Zionism, rooted in Jewish nationalism, aimed to create a Jewish state in their ancestral homeland. However, this desire clashed with the rights of the indigenous Arab population, leading to tensions.

Challenges and Conflicts

The rise of the Nazi regime in Germany and the outbreak of World War II pushed many Jews to return to Palestine. The horrors of the Holocaust shifted international opinion in favor of the establishment of Israel. The United Nations passed Resolution 181 in 1947, partitioning Palestine into an Arab state and a Jewish state. While this decision brought jubilation among Jewish people, it ignited controversy due to the allocation of land.

Challenges to Peace

Following Israel’s declaration of independence, the Arab-Israeli War of 1948 erupted, resulting in significant territorial losses for Palestinians and mass displacement. Core issues like territory, refugees, the status of Jerusalem, and Jewish settlements continue to be obstacles to peace talks.
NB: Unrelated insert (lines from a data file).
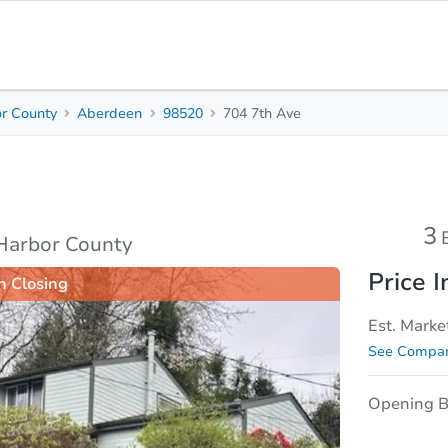
r County
Aberdeen
98520
704 7th Ave
3
1.5
Beds
Baths
sis
Due Diligence
3
Harbor County
Price I
n Closing
Est. Marke
See Compar
Opening B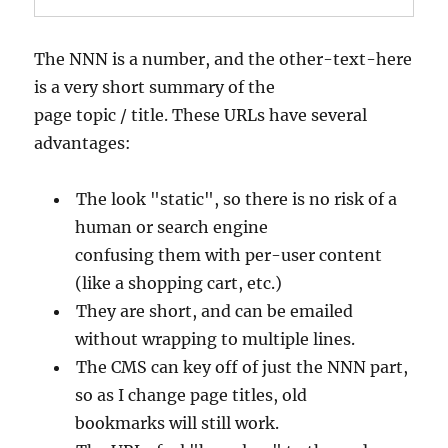
The NNN is a number, and the other-text-here
is a very short summary of the
page topic / title. These URLs have several
advantages:
The look "static", so there is no risk of a
human or search engine
confusing them with per-user content
(like a shopping cart, etc.)
They are short, and can be emailed
without wrapping to multiple lines.
The CMS can key off of just the NNN part,
so as I change page titles, old
bookmarks will still work.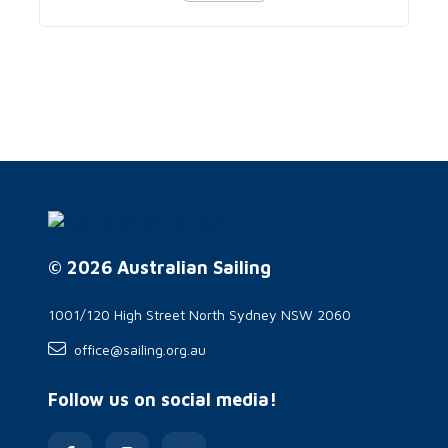
© 2026 Australian Sailing
1001/120 High Street North Sydney NSW 2060
office@sailing.org.au
Follow us on social media!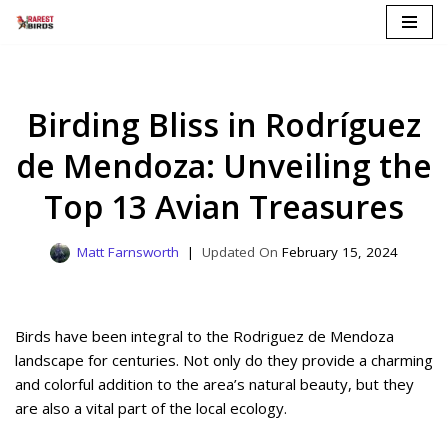
Skip
to
content
Birding Bliss in Rodríguez
de Mendoza: Unveiling the
Top 13 Avian Treasures
Matt Farnsworth
February 15, 2024
Birds have been integral to the Rodriguez de Mendoza
landscape for centuries. Not only do they provide a charming
and colorful addition to the area’s natural beauty, but they
are also a vital part of the local ecology.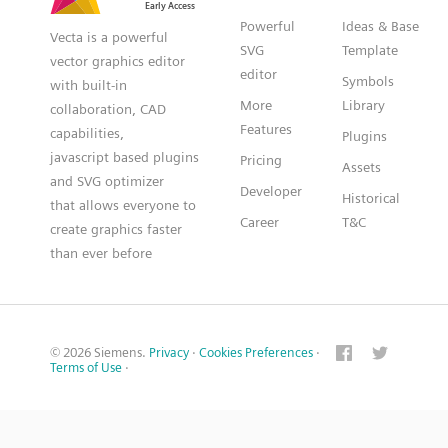
Powerful
Ideas & Base
Vecta is a powerful
SVG
Template
vector graphics editor
editor
Symbols
with built-in
More
Library
collaboration, CAD
Features
capabilities,
Plugins
javascript based plugins
Pricing
Assets
and SVG optimizer
Developer
Historical
that allows everyone to
Career
T&C
create graphics faster
than ever before
© 2026 Siemens.
Privacy
·
Cookies Preferences
·
Terms of Use
·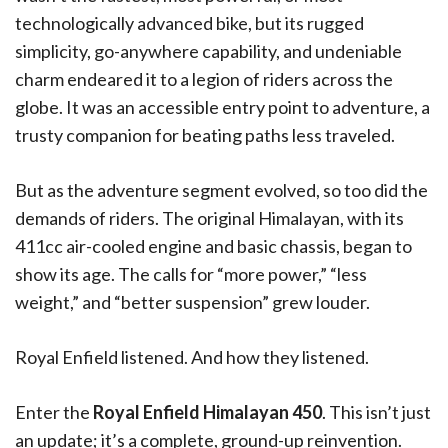
technologically advanced bike, but its rugged
simplicity, go-anywhere capability, and undeniable
charm endeared it to a legion of riders across the
globe. It was an accessible entry point to adventure, a
trusty companion for beating paths less traveled.
But as the adventure segment evolved, so too did the
demands of riders. The original Himalayan, with its
411cc air-cooled engine and basic chassis, began to
show its age. The calls for “more power,” “less
weight,” and “better suspension” grew louder.
Royal Enfield listened. And how they listened.
Enter the
Royal Enfield Himalayan 450
. This isn’t just
an update; it’s a complete, ground-up reinvention.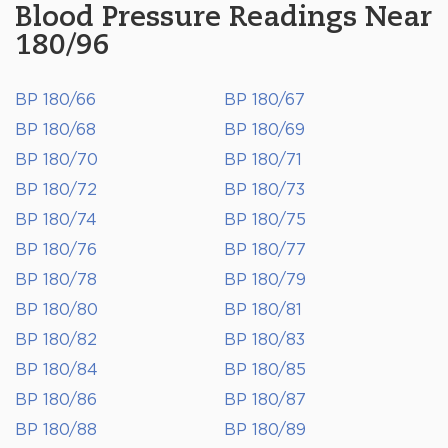
Blood Pressure Readings Near
180/96
BP 180/66
BP 180/67
BP 180/68
BP 180/69
BP 180/70
BP 180/71
BP 180/72
BP 180/73
BP 180/74
BP 180/75
BP 180/76
BP 180/77
BP 180/78
BP 180/79
BP 180/80
BP 180/81
BP 180/82
BP 180/83
BP 180/84
BP 180/85
BP 180/86
BP 180/87
BP 180/88
BP 180/89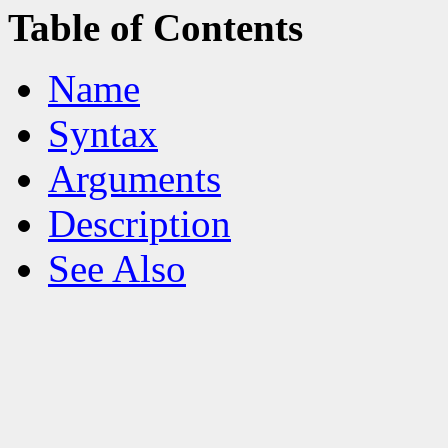
Table of Contents
Name
Syntax
Arguments
Description
See Also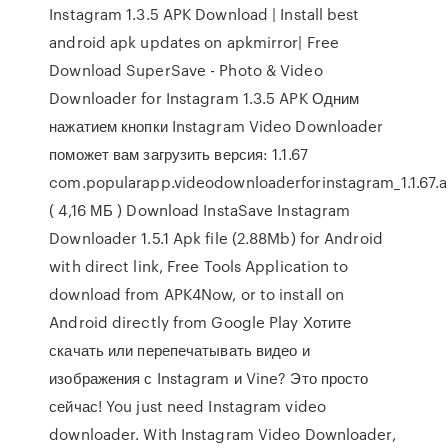
Instagram 1.3.5 APK Download | Install best
android apk updates on apkmirror| Free
Download SuperSave - Photo & Video
Downloader for Instagram 1.3.5 APK Одним
нажатием кнопки Instagram Video Downloader
поможет вам загрузить версия: 1.1.67
com.popularapp.videodownloaderforinstagram_1.1.67.
( 4,16 МБ ) Download InstaSave Instagram
Downloader 1.5.1 Apk file (2.88Mb) for Android
with direct link, Free Tools Application to
download from APK4Now, or to install on
Android directly from Google Play Хотите
скачать или перепечатывать видео и
изображения с Instagram и Vine? Это просто
сейчас! You just need Instagram video
downloader. With Instagram Video Downloader,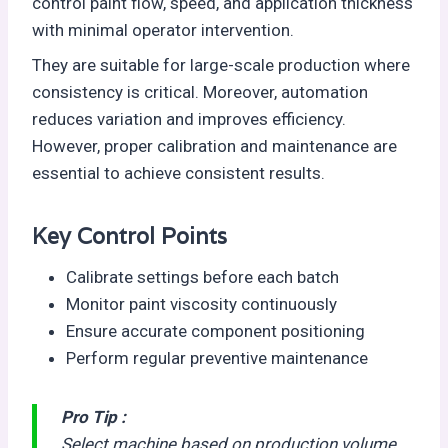
control paint flow, speed, and application thickness
with minimal operator intervention.
They are suitable for large-scale production where
consistency is critical. Moreover, automation
reduces variation and improves efficiency.
However, proper calibration and maintenance are
essential to achieve consistent results.
Key Control Points
Calibrate settings before each batch
Monitor paint viscosity continuously
Ensure accurate component positioning
Perform regular preventive maintenance
Pro Tip :
Select machine based on production volume,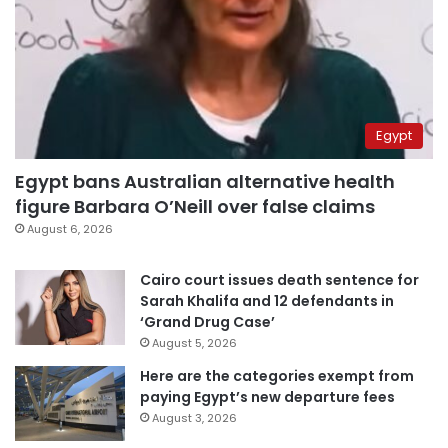
Egypt
Egypt bans Australian alternative health
figure Barbara O’Neill over false claims
August 6, 2026
Cairo court issues death sentence for
Sarah Khalifa and 12 defendants in
‘Grand Drug Case’
August 5, 2026
Here are the categories exempt from
paying Egypt’s new departure fees
August 3, 2026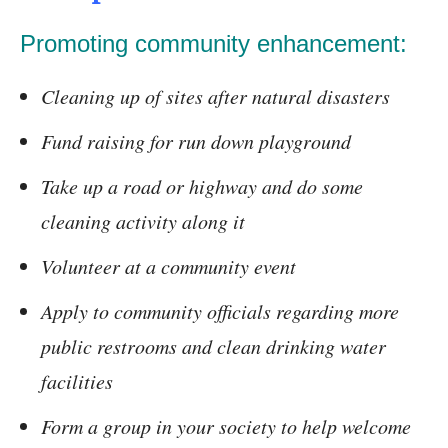
Promoting community enhancement:
Cleaning up of sites after natural disasters
Fund raising for run down playground
Take up a road or highway and do some
cleaning activity along it
Volunteer at a community event
Apply to community officials regarding more
public restrooms and clean drinking water
facilities
Form a group in your society to help welcome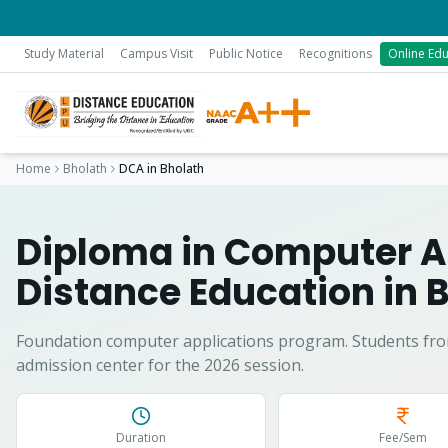
Study Material
Campus Visit
Public Notice
Recognitions
Online Edu
Home
Bholath
DCA
in
Bholath
Diploma in Computer A
Distance Education in
B
Foundation computer applications program.
Students fr
admission center for the 2026 session.
Duration
Fee/Sem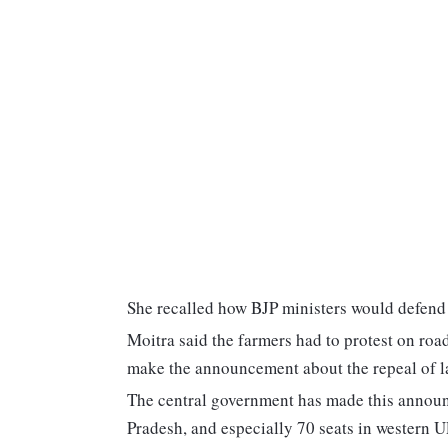
She recalled how BJP ministers would defen
Moitra said the farmers had to protest on roa
make the announcement about the repeal of l
The central government has made this announ
Pradesh, and especially 70 seats in western U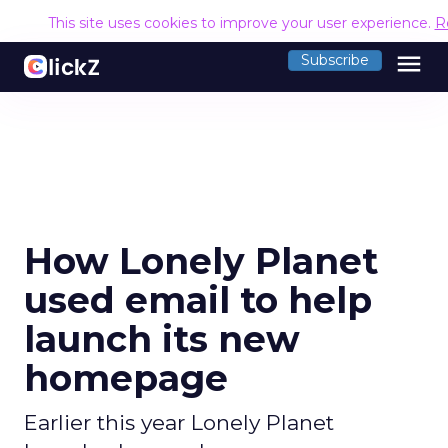
This site uses cookies to improve your user experience.
R
menu
Subscribe
How Lonely Planet
used email to help
launch its new
homepage
Earlier this year Lonely Planet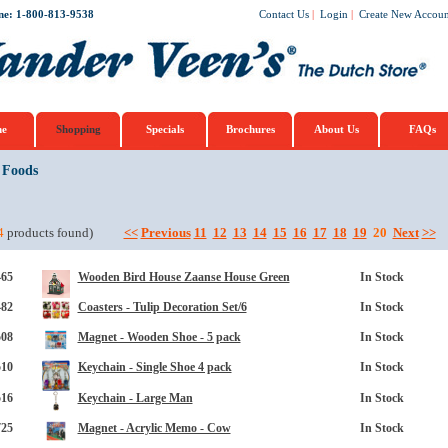
ne: 1-800-813-9538
Contact Us
|
Login
|
Create New Accoun
e
Shopping
Specials
Brochures
About Us
FAQs
 Foods
4
products found)
<<
Previous
11
12
13
14
15
16
17
18
19
20
Next
>>
465
Wooden Bird House Zaanse House Green
In Stock
482
Coasters - Tulip Decoration Set/6
In Stock
508
Magnet - Wooden Shoe - 5 pack
In Stock
510
Keychain - Single Shoe 4 pack
In Stock
516
Keychain - Large Man
In Stock
725
Magnet - Acrylic Memo - Cow
In Stock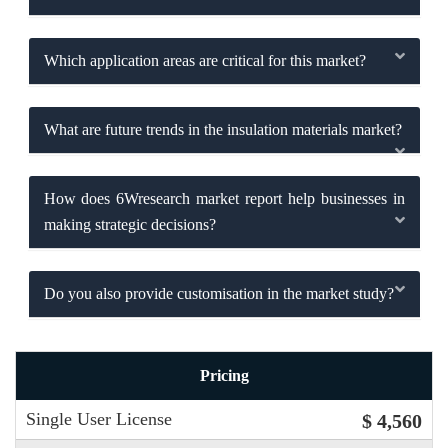
Which application areas are critical for this market?
What are future trends in the insulation materials market?
How does 6Wresearch market report help businesses in
making strategic decisions?
Do you also provide customisation in the market study?
Pricing
Single User License
$ 4,560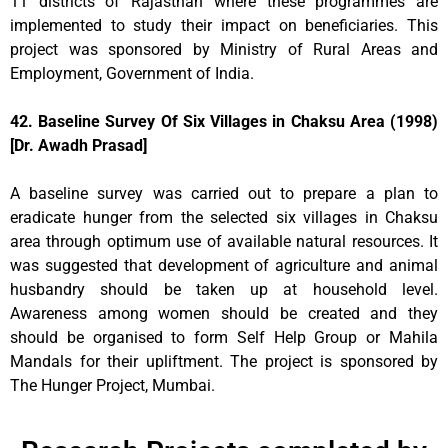
11 districts of Rajasthan where these programmes are
implemented to study their impact on beneficiaries. This
project was sponsored by Ministry of Rural Areas and
Employment, Government of India.
42. Baseline Survey Of Six Villages in Chaksu Area (1998)
[Dr. Awadh Prasad]
A baseline survey was carried out to prepare a plan to
eradicate hunger from the selected six villages in Chaksu
area through optimum use of available natural resources. It
was suggested that development of agriculture and animal
husbandry should be taken up at household level.
Awareness among women should be created and they
should be organised to form Self Help Group or Mahila
Mandals for their upliftment. The project is sponsored by
The Hunger Project, Mumbai.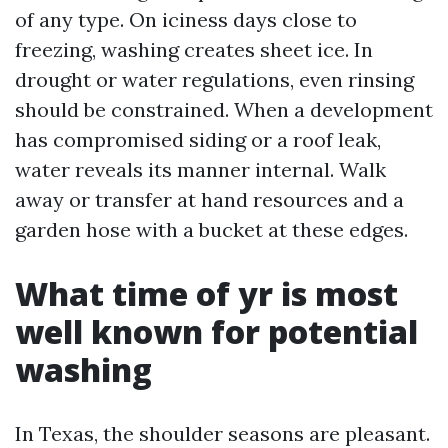
of any type. On iciness days close to
freezing, washing creates sheet ice. In
drought or water regulations, even rinsing
should be constrained. When a development
has compromised siding or a roof leak,
water reveals its manner internal. Walk
away or transfer at hand resources and a
garden hose with a bucket at these edges.
What time of yr is most
well known for potential
washing
In Texas, the shoulder seasons are pleasant.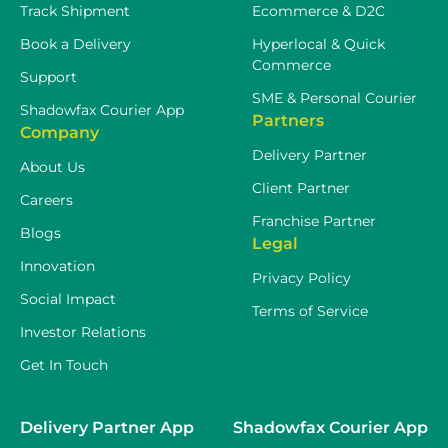
Track Shipment
Ecommerce & D2C
Book a Delivery
Hyperlocal & Quick
Commerce
Support
SME & Personal Courier
Shadowfax Courier App
Partners
Company
Delivery Partner
About Us
Client Partner
Careers
Franchise Partner
Blogs
Legal
Innovation
Privacy Policy
Social Impact
Terms of Service
Investor Relations
Get In Touch
Delivery Partner App
Shadowfax Courier App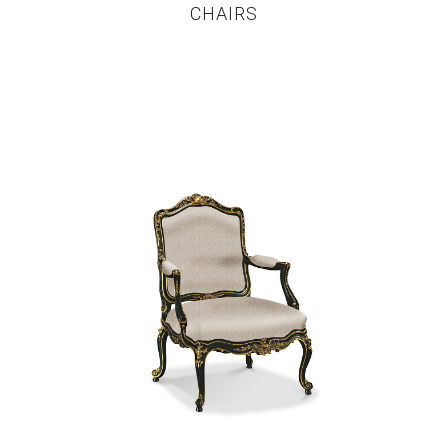
CHAIRS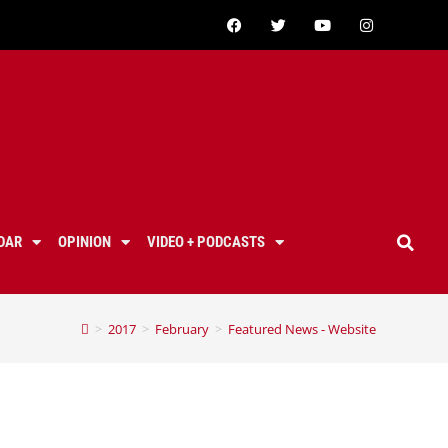
DAR
OPINION
VIDEO + PODCASTS
>
2017
>
February
>
Featured News - Website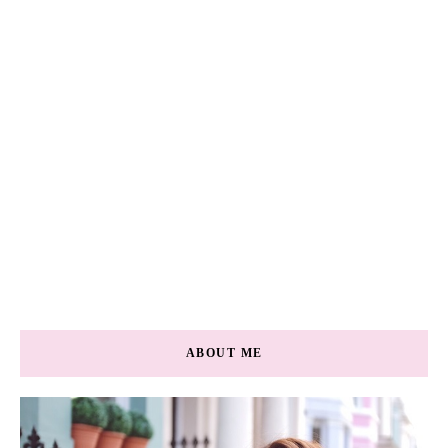
ABOUT ME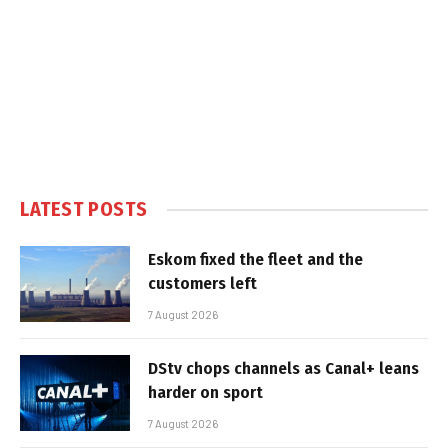
LATEST POSTS
Eskom fixed the fleet and the
customers left
7 August 2026
DStv chops channels as Canal+ leans
harder on sport
7 August 2026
Hope for Peaceful Coexistence

In the present day, the Israeli-Palestinian conflict remains a complex and deeply rooted issue. Achieving a “two-state solution,” involving the establishment of an independent Palestinian state, is considered by many as the path to peaceful coexistence between Palestine and Israel and harmony among Arab and Jewish nations.

This history-rich conflict continues to shape the present and future of the region, with lasting implications for all involved parties.